* [Problem details]: Using the material below, set down only the line containing "через несколько часов после прийома пищи, та" and the lines after it, unchanged.

* [Information]:
———
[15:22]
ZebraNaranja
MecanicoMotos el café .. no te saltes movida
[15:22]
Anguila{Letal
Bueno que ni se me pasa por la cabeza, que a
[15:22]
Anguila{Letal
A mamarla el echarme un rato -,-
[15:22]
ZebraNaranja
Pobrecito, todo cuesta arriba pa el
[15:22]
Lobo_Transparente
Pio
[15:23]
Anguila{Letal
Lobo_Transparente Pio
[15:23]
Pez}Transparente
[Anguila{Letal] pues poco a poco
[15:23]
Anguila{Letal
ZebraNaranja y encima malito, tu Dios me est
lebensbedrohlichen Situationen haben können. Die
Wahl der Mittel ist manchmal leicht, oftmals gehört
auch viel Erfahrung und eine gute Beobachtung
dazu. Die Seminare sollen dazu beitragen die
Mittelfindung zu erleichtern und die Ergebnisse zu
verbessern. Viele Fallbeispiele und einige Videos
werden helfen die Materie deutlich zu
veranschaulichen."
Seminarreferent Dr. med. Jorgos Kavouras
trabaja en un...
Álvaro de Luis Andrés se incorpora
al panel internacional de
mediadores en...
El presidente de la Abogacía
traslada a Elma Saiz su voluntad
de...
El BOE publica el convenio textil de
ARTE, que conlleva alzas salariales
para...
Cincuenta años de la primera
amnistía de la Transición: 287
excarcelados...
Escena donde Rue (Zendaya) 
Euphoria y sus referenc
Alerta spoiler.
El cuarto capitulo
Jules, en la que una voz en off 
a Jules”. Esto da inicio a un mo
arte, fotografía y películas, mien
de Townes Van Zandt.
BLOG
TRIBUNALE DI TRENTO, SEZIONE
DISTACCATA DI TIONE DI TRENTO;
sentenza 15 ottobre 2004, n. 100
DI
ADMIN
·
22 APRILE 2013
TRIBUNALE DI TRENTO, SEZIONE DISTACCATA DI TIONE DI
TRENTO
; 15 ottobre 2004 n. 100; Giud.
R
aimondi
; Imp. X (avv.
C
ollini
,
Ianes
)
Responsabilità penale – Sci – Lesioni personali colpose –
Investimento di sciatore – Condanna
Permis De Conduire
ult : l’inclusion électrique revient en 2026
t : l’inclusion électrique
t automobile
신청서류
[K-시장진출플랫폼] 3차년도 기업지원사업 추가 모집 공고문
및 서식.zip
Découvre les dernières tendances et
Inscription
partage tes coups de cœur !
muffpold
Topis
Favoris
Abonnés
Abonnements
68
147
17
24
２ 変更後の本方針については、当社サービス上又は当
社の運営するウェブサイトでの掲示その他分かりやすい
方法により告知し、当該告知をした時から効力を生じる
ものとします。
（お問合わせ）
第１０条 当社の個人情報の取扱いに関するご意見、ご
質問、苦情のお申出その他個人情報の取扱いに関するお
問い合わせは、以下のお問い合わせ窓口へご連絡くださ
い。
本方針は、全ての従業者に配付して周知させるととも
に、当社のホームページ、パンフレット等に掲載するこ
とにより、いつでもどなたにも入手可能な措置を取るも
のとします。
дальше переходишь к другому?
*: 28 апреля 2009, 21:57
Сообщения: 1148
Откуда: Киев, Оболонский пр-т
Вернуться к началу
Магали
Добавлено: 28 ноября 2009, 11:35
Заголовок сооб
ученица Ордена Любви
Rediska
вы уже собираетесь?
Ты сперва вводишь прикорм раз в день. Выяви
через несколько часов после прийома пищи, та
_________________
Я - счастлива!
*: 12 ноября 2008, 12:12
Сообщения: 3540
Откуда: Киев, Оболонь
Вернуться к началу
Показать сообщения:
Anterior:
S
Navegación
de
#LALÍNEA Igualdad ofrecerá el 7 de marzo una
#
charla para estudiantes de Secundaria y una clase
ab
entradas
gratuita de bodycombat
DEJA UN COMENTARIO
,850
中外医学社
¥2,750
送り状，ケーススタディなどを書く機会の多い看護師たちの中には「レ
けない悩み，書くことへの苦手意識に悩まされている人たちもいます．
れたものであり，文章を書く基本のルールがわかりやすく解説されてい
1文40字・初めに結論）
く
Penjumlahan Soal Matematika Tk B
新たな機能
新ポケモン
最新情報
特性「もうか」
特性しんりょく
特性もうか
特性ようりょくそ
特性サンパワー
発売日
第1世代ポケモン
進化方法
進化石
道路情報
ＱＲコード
———
* [Written reply]:
через несколько часов после прийома пищи, та
_________________
Я - счастлива!
*: 12 ноября 2008, 12:12
Сообщения: 3540
Откуда: Киев, Оболонь
Вернуться к началу
Показать сообщения:
Anterior:
S
Navegación
de
#LALÍNEA Igualdad ofrecerá el 7 de marzo una
#
charla para estudiantes de Secundaria y una clase
ab
entradas
gratuita de bodycombat
DEJA UN COMENTARIO
,850
中外医学社
¥2,750
送り状，ケーススタディなどを書く機会の多い看護師たちの中には「レ
けない悩み，書くことへの苦手意識に悩まされている人たちもいます．
れたものであり，文章を書く基本のルールがわかりやすく解説されてい
1文40字・初めに結論）
く
Penjumlahan Soal Matematika Tk B
新たな機能
新ポケモン
最新情報
特性「もうか」
特性しんりょく
特性もうか
特性ようりょくそ
特性サンパワー
発売日
第1世代ポケモン
進化方法
進化石
道路情報
ＱＲコード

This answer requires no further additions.